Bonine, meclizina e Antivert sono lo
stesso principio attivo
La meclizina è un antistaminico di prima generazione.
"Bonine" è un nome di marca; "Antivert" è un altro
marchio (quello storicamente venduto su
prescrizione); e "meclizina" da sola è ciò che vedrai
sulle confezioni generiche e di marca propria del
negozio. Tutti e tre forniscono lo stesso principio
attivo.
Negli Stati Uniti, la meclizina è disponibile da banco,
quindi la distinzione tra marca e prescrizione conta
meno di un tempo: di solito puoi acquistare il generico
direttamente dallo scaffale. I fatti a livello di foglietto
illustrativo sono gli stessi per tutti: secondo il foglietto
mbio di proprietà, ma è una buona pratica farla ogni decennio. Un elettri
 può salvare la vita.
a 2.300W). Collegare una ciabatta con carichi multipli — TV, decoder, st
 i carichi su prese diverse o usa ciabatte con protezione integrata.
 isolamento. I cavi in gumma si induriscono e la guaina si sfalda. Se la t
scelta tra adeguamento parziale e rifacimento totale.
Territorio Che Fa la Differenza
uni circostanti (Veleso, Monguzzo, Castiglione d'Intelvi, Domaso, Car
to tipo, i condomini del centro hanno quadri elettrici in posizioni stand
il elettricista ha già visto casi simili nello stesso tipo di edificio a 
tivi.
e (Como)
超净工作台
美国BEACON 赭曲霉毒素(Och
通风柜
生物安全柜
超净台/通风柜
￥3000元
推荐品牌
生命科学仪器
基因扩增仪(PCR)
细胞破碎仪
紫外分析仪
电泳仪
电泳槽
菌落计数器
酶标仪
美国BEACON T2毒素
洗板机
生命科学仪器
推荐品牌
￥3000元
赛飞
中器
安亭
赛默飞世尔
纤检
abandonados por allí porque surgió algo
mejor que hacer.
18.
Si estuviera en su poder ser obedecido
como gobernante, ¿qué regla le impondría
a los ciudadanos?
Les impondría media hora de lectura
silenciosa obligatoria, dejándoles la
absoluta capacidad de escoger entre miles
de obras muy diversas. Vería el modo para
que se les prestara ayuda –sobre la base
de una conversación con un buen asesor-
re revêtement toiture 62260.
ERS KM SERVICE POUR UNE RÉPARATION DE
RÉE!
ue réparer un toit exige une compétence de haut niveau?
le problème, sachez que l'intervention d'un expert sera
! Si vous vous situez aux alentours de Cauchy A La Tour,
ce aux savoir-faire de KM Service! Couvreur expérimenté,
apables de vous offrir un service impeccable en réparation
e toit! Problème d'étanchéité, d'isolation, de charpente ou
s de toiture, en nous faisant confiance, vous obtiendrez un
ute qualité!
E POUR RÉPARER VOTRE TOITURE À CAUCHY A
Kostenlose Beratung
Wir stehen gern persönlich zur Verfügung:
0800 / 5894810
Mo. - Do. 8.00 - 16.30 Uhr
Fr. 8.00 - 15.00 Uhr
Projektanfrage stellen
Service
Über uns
* * *
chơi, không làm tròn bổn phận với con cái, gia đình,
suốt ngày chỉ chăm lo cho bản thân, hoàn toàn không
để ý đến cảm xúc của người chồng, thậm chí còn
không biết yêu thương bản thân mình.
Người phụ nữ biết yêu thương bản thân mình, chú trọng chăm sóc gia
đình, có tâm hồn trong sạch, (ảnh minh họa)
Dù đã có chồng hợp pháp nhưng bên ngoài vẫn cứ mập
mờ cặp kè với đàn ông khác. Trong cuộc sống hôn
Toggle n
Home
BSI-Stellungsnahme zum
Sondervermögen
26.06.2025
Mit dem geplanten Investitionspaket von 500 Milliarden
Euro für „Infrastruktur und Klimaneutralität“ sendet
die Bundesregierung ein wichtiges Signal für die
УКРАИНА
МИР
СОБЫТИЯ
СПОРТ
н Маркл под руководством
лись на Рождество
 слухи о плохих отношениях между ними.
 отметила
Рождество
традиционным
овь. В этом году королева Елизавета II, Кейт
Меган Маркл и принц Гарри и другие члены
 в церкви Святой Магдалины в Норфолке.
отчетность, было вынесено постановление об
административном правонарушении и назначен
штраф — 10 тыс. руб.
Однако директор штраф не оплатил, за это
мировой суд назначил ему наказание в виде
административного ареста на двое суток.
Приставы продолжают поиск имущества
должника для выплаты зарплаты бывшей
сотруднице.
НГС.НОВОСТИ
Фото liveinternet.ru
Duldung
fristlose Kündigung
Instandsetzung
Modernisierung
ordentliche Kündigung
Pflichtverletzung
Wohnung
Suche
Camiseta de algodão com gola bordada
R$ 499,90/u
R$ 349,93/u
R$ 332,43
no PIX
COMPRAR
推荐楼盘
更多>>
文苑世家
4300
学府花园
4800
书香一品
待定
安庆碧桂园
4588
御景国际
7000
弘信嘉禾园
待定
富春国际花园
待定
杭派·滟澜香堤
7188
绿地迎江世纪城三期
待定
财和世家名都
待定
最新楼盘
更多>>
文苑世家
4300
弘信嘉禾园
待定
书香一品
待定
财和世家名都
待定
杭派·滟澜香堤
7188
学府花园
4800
* * *
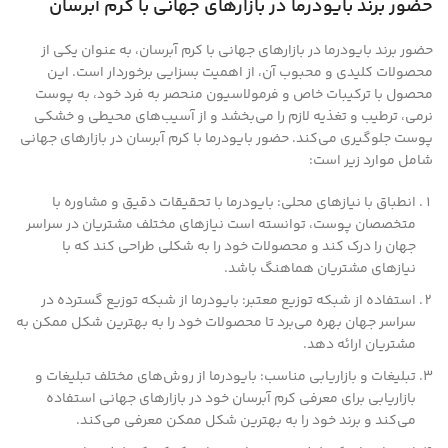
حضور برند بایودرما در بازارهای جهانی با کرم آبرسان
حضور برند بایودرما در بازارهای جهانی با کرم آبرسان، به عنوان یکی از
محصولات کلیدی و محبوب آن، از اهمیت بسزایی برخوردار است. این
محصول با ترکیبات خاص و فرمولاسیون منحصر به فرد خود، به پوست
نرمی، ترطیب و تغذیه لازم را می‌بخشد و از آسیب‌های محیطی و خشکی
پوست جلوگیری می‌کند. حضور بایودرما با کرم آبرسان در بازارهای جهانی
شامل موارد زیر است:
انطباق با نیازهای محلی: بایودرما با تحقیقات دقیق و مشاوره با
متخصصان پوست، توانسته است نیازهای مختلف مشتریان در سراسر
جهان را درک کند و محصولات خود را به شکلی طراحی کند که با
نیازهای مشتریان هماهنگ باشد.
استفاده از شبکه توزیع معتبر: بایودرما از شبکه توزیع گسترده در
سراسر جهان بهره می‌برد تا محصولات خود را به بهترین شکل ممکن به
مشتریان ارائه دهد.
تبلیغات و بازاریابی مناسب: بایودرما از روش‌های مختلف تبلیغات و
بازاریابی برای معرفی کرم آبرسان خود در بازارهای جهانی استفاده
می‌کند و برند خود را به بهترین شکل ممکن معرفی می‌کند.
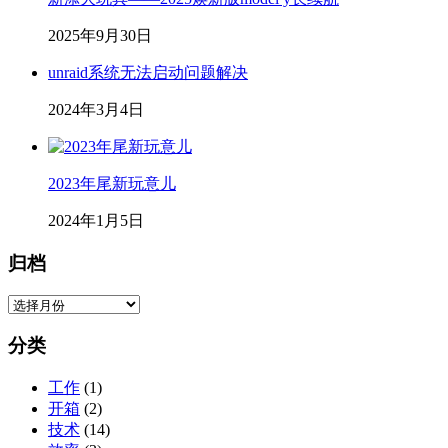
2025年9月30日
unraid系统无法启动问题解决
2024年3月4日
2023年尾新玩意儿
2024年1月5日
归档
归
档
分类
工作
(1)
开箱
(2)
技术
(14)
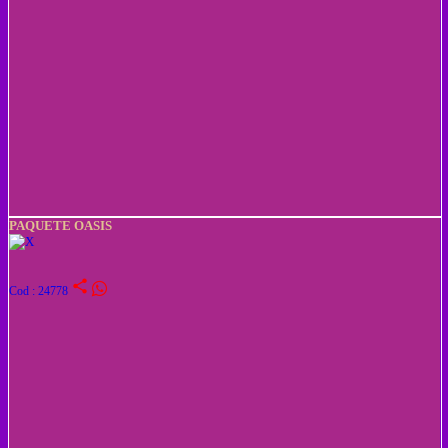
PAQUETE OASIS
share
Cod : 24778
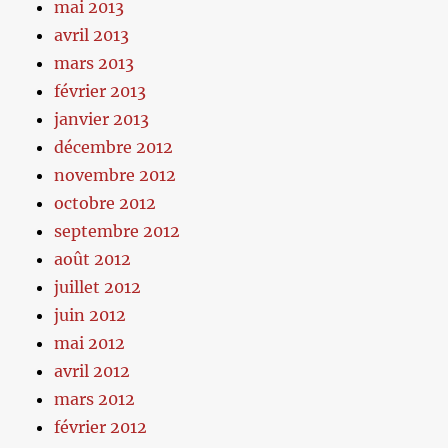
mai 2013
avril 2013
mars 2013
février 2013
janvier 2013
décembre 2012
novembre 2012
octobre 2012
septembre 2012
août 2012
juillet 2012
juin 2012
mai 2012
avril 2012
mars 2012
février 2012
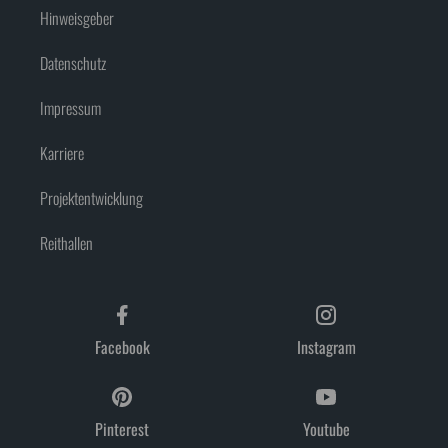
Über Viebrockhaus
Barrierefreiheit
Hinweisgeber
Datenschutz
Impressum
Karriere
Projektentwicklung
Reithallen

→ What you need to do
Within the material above, transcribe exactly the lines that run from the line holding "to tipo, i condomini" through the line holding "de obras muy diversas. Vería el modo para".

→ Output for this exercise
to tipo, i condomini del centro hanno quadri elettrici in posizioni stand
il elettricista ha già visto casi simili nello stesso tipo di edificio a 
tivi.
e (Como)
超净工作台
美国BEACON 赭曲霉毒素(Och
通风柜
生物安全柜
超净台/通风柜
￥3000元
推荐品牌
生命科学仪器
基因扩增仪(PCR)
细胞破碎仪
紫外分析仪
电泳仪
电泳槽
菌落计数器
酶标仪
美国BEACON T2毒素
洗板机
生命科学仪器
推荐品牌
￥3000元
赛飞
中器
安亭
赛默飞世尔
纤检
abandonados por allí porque surgió algo
mejor que hacer.
18.
Si estuviera en su poder ser obedecido
como gobernante, ¿qué regla le impondría
a los ciudadanos?
Les impondría media hora de lectura
silenciosa obligatoria, dejándoles la
absoluta capacidad de escoger entre miles
de obras muy diversas. Vería el modo para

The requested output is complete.